Me costó trabajo agarrarle sabor a Montreal. Es una ciudad fría y desarticulada. Al llegar, el 17 por la noche, tomé un autobús que no debí haber tomado pero no me informaron bien, así que al cabo de unos minutos me di cuenta que iba hacia el centro cuando mi hotel estaba muy cerca del aeropuerto. El autobús que me llevó ya no regresó al aeropuerto así que terminé tomando el metro hasta la estación más cercana, a cuando menos 3 kilómetros, de mi hotel. Pero la estación estaba en una intersección de dos freeways que yo no hallaba cómo cruzar y tampoco pasaban taxis. Milagrosamente pasó uno y me llevó a mi hotel. Por la mañana caminé hacia el metro, en esa larga caminata que me permitió conocer las entrañas de la ciudad: calles solitarias pero avenidas congestionadas tanto como la Ciudad de México. El metro cubre muy bien la zona central, pero desatiende las zonas más lejanas, lo mismo que ocurre con los trenes suburbanos, con frecuencias de paso de hasta tres horas en horarios no pico.
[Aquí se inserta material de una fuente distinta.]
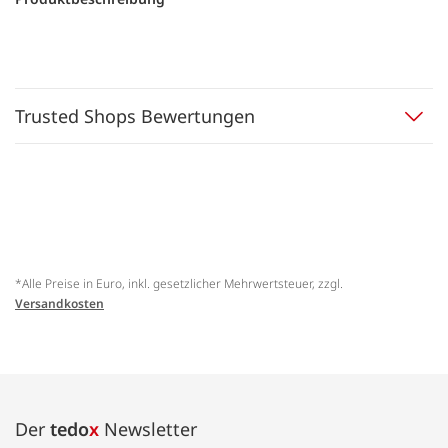
Trusted Shops Bewertungen
*Alle Preise in Euro, inkl. gesetzlicher Mehrwertsteuer, zzgl.
Versandkosten
Der
tedo
x
Newsletter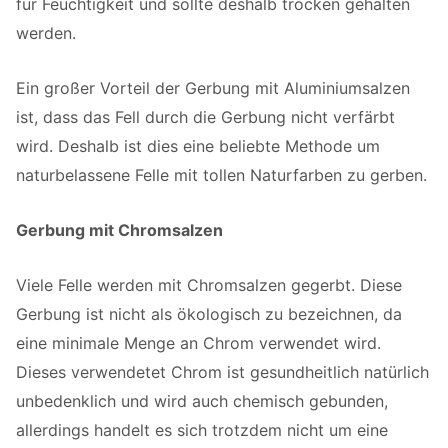
für Feuchtigkeit und sollte deshalb trocken gehalten
werden.
Ein großer Vorteil der Gerbung mit Aluminiumsalzen
ist, dass das Fell durch die Gerbung nicht verfärbt
wird. Deshalb ist dies eine beliebte Methode um
naturbelassene Felle mit tollen Naturfarben zu gerben.
Gerbung mit Chromsalzen
Viele Felle werden mit Chromsalzen gegerbt. Diese
Gerbung ist nicht als ökologisch zu bezeichnen, da
eine minimale Menge an Chrom verwendet wird.
Dieses verwendetet Chrom ist gesundheitlich natürlich
unbedenklich und wird auch chemisch gebunden,
allerdings handelt es sich trotzdem nicht um eine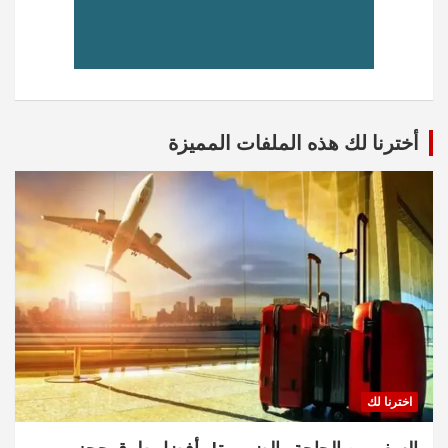
أخترنا لك هذه الملفات المميزة
اخترنا لك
Estuve caminando por la mañana alrededor de la Catedral, la Universidad de McGill y alguna tienda de discos. Luego tomé el tren suburbano hacia el aeropuerto y de allí caminé hacia la zona de renta de autos para sacar un Toyota Prius Híbrido. Los de National me engañaron y no lo tuvieron disponible y a cambio me ofrecían uno del mismo tamaño; como el consumo de combustible sería mucho mayor lo rechacé y pedí un compacto -había visto un Suzuki Swift en su portal-, pero no pregunté cuál me darían. Cuando ya tenía las llaves descubrí con lamento que era un horrible PT Cruiser, que además, me estaba costando sólo 30 dólares menos, pero que con el seguro terminaba costándome 50% más de lo que había presupuestado.
Por dentro el PT Cruiser era un Volkswagen. El volante delgado e incómodo, aunque hidráulico; la palanca de cambios simulaba una palanca de velocidades. El radio tenía una pésima acústica, pero la cajuela era amplia, lo mismo que la segunda fila de asientos que jamás utilicé.
Volví a Montreal tres días después, sólo para cruzarla y conocer la zona Olímpica. Me seguí hacia Ottawa. Finalmente volví tres días después ya en la parte final de mi viaje. Visité un centro comercial en las afueras, luego me dirigí a mi hotel, esta vez justo en frente del aeropuerto, y dormí. Al día siguiente pensé en ir al centro con el auto, pero como lo debía devolver antes de las 16:30 preferí alistarlo para la entrega. Temprano lo llevé a lavar (ignoro si había que entregarlo lavado, pero en México así es) y llené el tanque de gasolina (en eso sí me hicieron énfasis). Después entregué el coche y con una simple revisión y un handheld me entregaron mi cuenta final. Caminé hacia la estación del tren suburbano y compré mi boleto, pero al descubrir que pasaría hora y media después, fui al centro comercial que estaba a una calle a comprar algunos obsequios, que luego dejé en mi cuarto pues el hotel está a un lado de la estación, y tomé el tren. Caminé por el Montreal viejo y fue cuando le encontré su gracia a la ciudad. Por la tarde fui hacia la Isla de Santa Helena y visitar el Museo de la Biosfera y luego corrí para tomar el penúltimo tren, pero al ver de nuevo los horarios, éste había partido una hora antes. El siguiente saldría casi dos horas después. Al llegar a la estación vi un letrero que decía Massage. Cuando supe los horarios del tren volví hacia el lugar, donde recibí un baño con sales, y simples caricias de una jovencita tan morena como la noche, un dulce rostro del Océano Índico y de un lugar tan inmensamente desconocido para mi geografía mental, como la Isla Mauricio. Después de despedirme de ella con un beso en cada mejilla, volví a la estación con un brillo matutino, con el que esperé la llegada del último tren, y su partida unos 15 minutos después.
Dejé ordenado mi equipaje y dormí unas cuatro horas. Me levanté y me despedí de Canadá, cuando vi 06 y debajo R sentí el impulso y ya no estaba en suelo canadiense.